What you are asked to do: Output the lines of the entries below beginning at the one with "Register a username" and ending with the last, exactly as written and without pictures.

━━━━━━━━━━

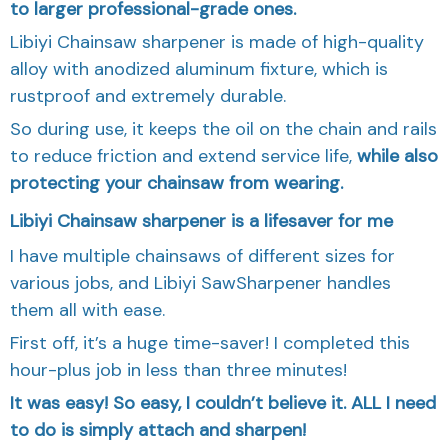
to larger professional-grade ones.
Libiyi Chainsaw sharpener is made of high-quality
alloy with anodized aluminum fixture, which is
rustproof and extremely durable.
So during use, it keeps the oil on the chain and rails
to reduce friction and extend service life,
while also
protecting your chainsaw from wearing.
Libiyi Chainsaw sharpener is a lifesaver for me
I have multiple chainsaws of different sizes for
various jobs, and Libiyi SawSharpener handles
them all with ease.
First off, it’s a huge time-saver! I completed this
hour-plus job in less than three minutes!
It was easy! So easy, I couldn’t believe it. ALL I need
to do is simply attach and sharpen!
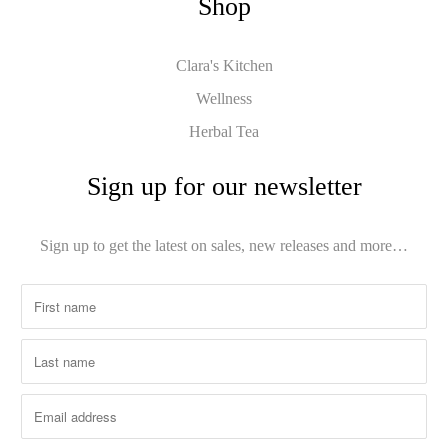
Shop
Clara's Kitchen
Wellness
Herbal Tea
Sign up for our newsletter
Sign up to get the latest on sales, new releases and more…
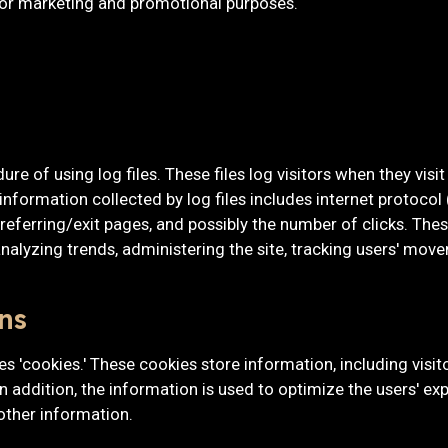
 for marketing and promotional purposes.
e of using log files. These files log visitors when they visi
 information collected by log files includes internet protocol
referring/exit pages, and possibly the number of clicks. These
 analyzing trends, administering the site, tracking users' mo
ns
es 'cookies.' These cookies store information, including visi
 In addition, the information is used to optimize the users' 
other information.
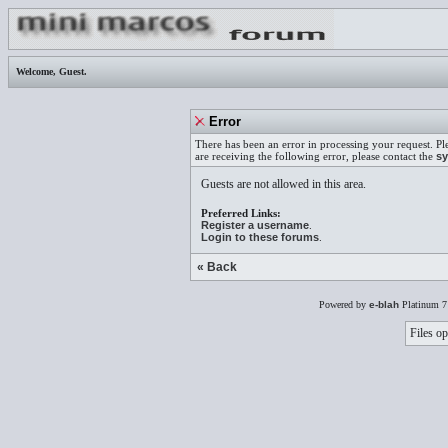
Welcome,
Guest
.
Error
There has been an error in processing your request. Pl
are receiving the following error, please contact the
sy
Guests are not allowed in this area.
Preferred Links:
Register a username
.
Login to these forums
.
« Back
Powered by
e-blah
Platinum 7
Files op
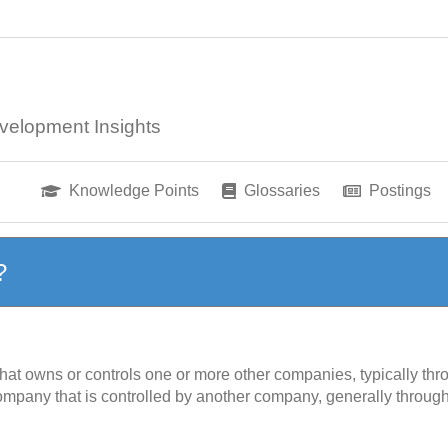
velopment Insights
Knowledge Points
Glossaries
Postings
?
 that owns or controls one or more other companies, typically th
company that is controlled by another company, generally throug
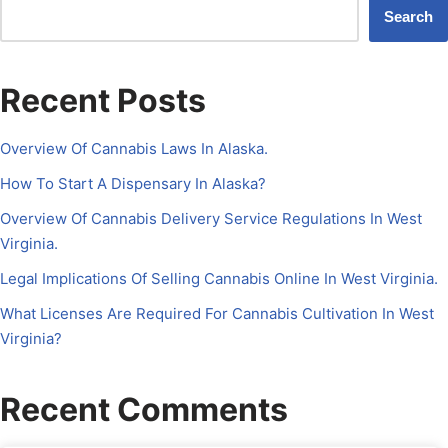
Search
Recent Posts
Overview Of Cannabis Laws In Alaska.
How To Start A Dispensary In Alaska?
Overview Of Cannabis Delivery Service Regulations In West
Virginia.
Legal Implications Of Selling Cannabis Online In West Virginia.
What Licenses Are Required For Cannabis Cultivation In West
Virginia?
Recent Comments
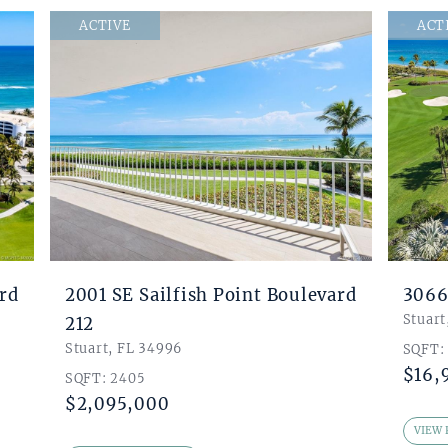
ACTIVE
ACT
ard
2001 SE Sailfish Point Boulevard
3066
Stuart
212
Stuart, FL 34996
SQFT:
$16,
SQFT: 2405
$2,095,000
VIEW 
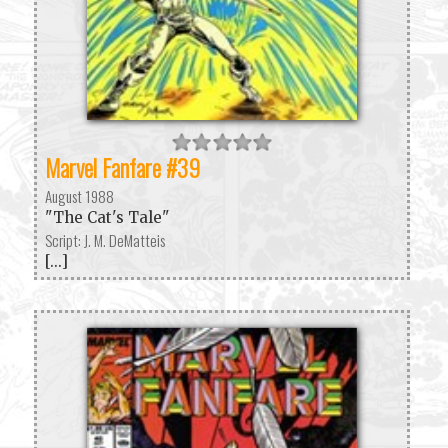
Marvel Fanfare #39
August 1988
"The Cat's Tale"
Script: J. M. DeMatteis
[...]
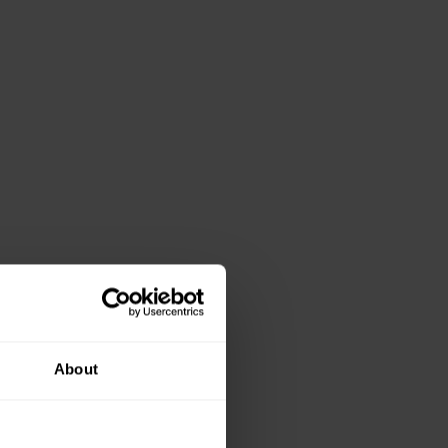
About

━━━━━━━━━━

Result for this exercise:
Register a username
.
Login to these forums
.
« Back
Powered by
e-blah
Platinum 7
Files op
velopment Insights
Knowledge Points
Glossaries
Postings
?
 that owns or controls one or more other companies, typically th
company that is controlled by another company, generally throug
Search
Recent Posts
Overview Of Cannabis Laws In Alaska.
How To Start A Dispensary In Alaska?
Overview Of Cannabis Delivery Service Regulations In West
Virginia.
Legal Implications Of Selling Cannabis Online In West Virginia.
What Licenses Are Required For Cannabis Cultivation In West
Virginia?
Recent Comments
ACTIVE
ACT
ard
2001 SE Sailfish Point Boulevard
3066
Stuart
212
Stuart, FL 34996
SQFT:
$16,
SQFT: 2405
$2,095,000
VIEW 
Marvel Fanfare #39
August 1988
"The Cat's Tale"
Script: J. M. DeMatteis
[...]
About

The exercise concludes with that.